A few clinical studies have found evidence for involvement of frontal subcortical regions in cognitive control with electrical stimulation. Puglisi et al. used a stroop test and found interferences during stimulation beneath the right inferior and middle frontal gyrus, and in the periventricular white matter lateral to the caudate nucleus (Puglisi et al. 2019). They linked their positive stimulation sites to inferior fronto-striatal tracts and the anterior thalamic radiation. Nakajima et al. found positive responses during an n-back task they administered during resection of a tumor in the left SMA in two patients (Nakajima et al. 2014). Papagno et al. investigated the cortical and subcortical regions underlying verbal working memory with DES and found distinct areas for item and order storage in frontal and frontoparietal networks (Papagno et al. 2017).

The question that remains to be answered, however, is whether or not the FAT is truly critical for normal cognitive performance, and thus is an ‘eloquent’ structure as seen from a neurosurgical perspective (Kahn et al. 2017). DES is unable to fully answer this question, given its inherent limitations (Mandonnet et al. 2010). DES is a powerful surgical tool due to its high negative predictive value for a targeted structure (i.e., negative stimulation predicts absence of a permanent deficit). However, its positive predictive power, in particular for non-primary functions, is yet unknown and seems limited. There are three main reasons for this. First, DES is non-local, as there is backspreading via the stimulated structure into networks. Second, the ecological validity of these tasks is unknown (i.e., we do not know very well how intraoperative cognitive task performance predicts behavior in the real world). Third, the stimulated region may (eventually) be redundant for the function, because of postoperative functional reorganization or compensation. However, as it is uncommon to resect an area that produces a deficit using DES, long-term clinical outcome of resected positive mapping areas is unknown.

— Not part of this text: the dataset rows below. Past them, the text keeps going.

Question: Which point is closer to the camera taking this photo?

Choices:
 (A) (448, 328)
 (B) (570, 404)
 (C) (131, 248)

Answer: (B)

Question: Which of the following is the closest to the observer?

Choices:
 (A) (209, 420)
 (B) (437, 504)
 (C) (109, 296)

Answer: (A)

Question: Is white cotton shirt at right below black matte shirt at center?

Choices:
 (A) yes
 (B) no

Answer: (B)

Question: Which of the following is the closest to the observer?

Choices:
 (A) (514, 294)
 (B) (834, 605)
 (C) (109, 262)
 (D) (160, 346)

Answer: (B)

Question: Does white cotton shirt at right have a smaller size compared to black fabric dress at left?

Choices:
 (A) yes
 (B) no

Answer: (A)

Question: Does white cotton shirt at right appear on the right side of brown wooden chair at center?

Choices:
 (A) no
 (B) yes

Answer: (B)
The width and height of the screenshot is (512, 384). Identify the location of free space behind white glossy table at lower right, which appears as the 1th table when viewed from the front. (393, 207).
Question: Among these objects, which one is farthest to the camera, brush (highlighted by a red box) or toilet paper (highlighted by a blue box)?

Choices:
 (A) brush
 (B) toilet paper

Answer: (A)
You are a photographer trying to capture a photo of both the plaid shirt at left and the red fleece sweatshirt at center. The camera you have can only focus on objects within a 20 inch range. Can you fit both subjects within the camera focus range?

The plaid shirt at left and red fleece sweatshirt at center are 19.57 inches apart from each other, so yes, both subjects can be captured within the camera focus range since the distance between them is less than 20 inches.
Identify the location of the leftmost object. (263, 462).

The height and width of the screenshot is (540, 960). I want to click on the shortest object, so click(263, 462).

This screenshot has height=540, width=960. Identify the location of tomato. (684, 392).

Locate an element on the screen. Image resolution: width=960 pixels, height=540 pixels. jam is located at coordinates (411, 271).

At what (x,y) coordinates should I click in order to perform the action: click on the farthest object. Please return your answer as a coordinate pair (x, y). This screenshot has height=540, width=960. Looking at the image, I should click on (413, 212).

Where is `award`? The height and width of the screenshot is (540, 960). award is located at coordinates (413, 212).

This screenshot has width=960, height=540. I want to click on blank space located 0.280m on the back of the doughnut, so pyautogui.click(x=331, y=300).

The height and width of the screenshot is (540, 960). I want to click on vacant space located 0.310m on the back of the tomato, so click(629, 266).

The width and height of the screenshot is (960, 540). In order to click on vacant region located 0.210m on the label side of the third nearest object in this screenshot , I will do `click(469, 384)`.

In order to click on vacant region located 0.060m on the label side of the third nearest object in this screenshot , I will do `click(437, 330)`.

Evidence supporting a critical role of a fiber pathway, such as the FAT, should therefore come from lesion-deficit studies. Selective damage to a tract, however, is rare. Pathological and surgical lesions usually damage larger areas and multiple fiber pathways. In rare cases, though, this information can be highly valuable (Mandonnet et al. 2017; Puglisi et al. 2019). Alternatively, multivariate lesion-symptom mapping can be used to relate focal brain injury to cognitive impairments in groups of patients (Arbula et al. 2017). Another approach is to compare two patient series, one operated with task monitoring and one operated without (Mandonnet et al. 2020). Ideally, effects of surgery should be evaluated in a prospective and randomized design, to account for inherent bias in patient handling, but this will be difficult nowadays due to the common clinical belief that DES is the gold standard for preservation of brain functions in general.

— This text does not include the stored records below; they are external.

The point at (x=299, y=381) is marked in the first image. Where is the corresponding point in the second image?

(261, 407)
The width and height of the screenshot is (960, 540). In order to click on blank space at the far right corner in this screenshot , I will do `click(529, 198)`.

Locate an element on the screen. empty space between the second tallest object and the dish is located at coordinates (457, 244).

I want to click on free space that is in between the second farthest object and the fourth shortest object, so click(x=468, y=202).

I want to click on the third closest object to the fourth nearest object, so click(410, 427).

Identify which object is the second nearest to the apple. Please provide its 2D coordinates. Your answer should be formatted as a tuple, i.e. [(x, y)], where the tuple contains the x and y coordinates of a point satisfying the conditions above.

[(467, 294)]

In conclusion, electrical stimulation of the right FAT disrupted working memory and inhibitory functions in a patient with a low-grade glioma. Whether or not this pathway is critically involved in cognitive control networks, or can be compensated for, should be assessed in future studies whereby evidence should come from the combined results of lesion-deficit studies, electrical stimulation studies, and structural and functional imaging studies. Importantly, tasks that target cognitive functions should be carefully introduced in clinical practice to prevent clinically irrelevant responses and too early termination of the resection. We advocate a Bayesian approach, whereby a region is selectively targeted and an a priori hypothesis has been formulated based on existing neuroscientific and clinical literature.